• Angel

Anxiety & Depression: My Unwanted Friends

Updated: Sep 16, 2020

I have what some might call a cocktail of mental health concerns. I just say that they are a pain in my ass. I have anxiety pretty much all of the time. I should also mention my looming depression that pops up at the most inconvenient times. Being diagnosed is relatively new to me however, living with and experiencing symptoms are something I’ve never lived without. Think about that…having harsh sometimes scary symptoms and never realizing that something is the matter.

I never thought anything was wrong. I thought I was just a serious person or a “glass is half full” person. A pessimist. No, a realist as I would prefer to describe myself. It became more evident to me that something was wrong when specific situations would spiral me into an extreme reaction like overactive negative racing thoughts and bouts of crying. Keep in mind these episodes had happened many times over a span of years, but the more I experienced them the more evident it became.

What was my final straw you ask? What made me seek a diagnosis? My middle son breaking his arm and going to the ER. He entered the ER with my husband, and I exited triggered and having a full-blown panic attack. On the way home I was fuming with anger, then I spiraled into crying, and eventually ended up hiding in bed. I couldn’t get out of bed for two days.

During my spiral, I just so happen to catch an episode of the Netflix show called One Day at a Time and in the episode, the mom character was having the exact same episode I was having. Except she had been diagnosed with PTSD. She eventually decided to get help and go on medication. That episode truly helped me see myself and see I needed someone else's help, and it was ok that I did.

I began seeking help. I went to my primary care physician which was interesting because it seemed like my primary care physician was only able to provide a quick sort of band-aid approach aka medication right on the spot. I pushed harder for myself and got referred to a psychiatrist. The psychiatrist asked me questions no one had ever asked me. “What does your anxiety look like for you?”. That was a confusing question because I never concerned the face of my anxiety before. From her, I learned that I have sprinkles of depression as well. Oh, how fun. So, those times where I would lie in bed under the covers, crying, in the pitch-black dark in the day or night was depression rearing its ugly head. When I would go and go and not stop until I had everything perfect, or worried myself sick about things to be done, or stayed up at night worrying about everyone was my anxiety. If it ever happened at the same time people needed to move aside because it was a shit show. At that moment I realized I just blurted all of that out to the psychiatrist. She very delicately told me I have PTSD along with anxiety and depression...a triple whammy. The next big question she had for me was, “Have you ever considered medication?”. Huh? Meds? I didn’t think they were for me. I am too strong for that. I am capable of dealing with this. I will just do more talk therapy. I probably didn’t work hard enough during my years in talk therapy. Maybe I needed to change my cannabis and find a new strain. The reality is therapy and cannabis is helpful, but I needed additional help. I needed a buffer. My brain simply was not able to keep me even. How will I ever know if meds can help me if I don’t give them a chance?

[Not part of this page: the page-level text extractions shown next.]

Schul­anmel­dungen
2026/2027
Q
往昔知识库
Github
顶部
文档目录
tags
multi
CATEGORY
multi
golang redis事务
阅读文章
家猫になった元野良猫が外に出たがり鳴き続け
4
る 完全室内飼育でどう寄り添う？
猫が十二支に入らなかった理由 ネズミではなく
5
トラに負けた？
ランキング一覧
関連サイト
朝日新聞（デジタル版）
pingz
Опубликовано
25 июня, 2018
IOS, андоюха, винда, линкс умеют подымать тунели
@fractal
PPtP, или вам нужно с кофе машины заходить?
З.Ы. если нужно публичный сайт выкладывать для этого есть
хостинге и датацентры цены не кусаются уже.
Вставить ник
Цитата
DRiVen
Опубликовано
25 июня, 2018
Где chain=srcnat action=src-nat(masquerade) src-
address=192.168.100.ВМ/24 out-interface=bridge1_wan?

Of course, because I have anxiety, I began talking myself out of it immediately. I went over all of the horrible things that could happen because of anti-depressants. I convinced myself it wasn’t worth it to try them. I forced myself to shut up and decided to lovingly accept the help of medication. That was one of the biggest and most liberating decisions of my life. We started me out on the lowest dose. An “elementary dose” she called it. The goal was to get me acclimated and then slowly raise my dosage. After a while, I asserted for myself that I don’t have to raise my dosage. I am in control. I can do what works best for me. I could utilize diet and lifestyle change, cannabis, talk therapy, and anti-depressants to help my anxiety and depression symptoms.

The hardest part was giving myself permission. Overcoming those deep-rooted beliefs society has about mental health. Not to mention what our own cultures and religions preach to us about mental health. Medication isn't necessary just pray harder. Go somewhere and meditate. Getting help is a weakness. Talking about your mental health struggles is a downer and no one wants to hear that. I learned there are people who want to avoid the topic, but more so I learned there are many others who want to hear my story. My story mirrors their own and vice versa. Our experiences are uniquely our own but can be shared and received as ways to feel included and not excluded.

I challenge you to look beyond what you see in front of you, trust your gut, and reach for the unknown because the unknown is scarier and harder, but its where the real change happens. Be honest and speak your truth and you can't go wrong.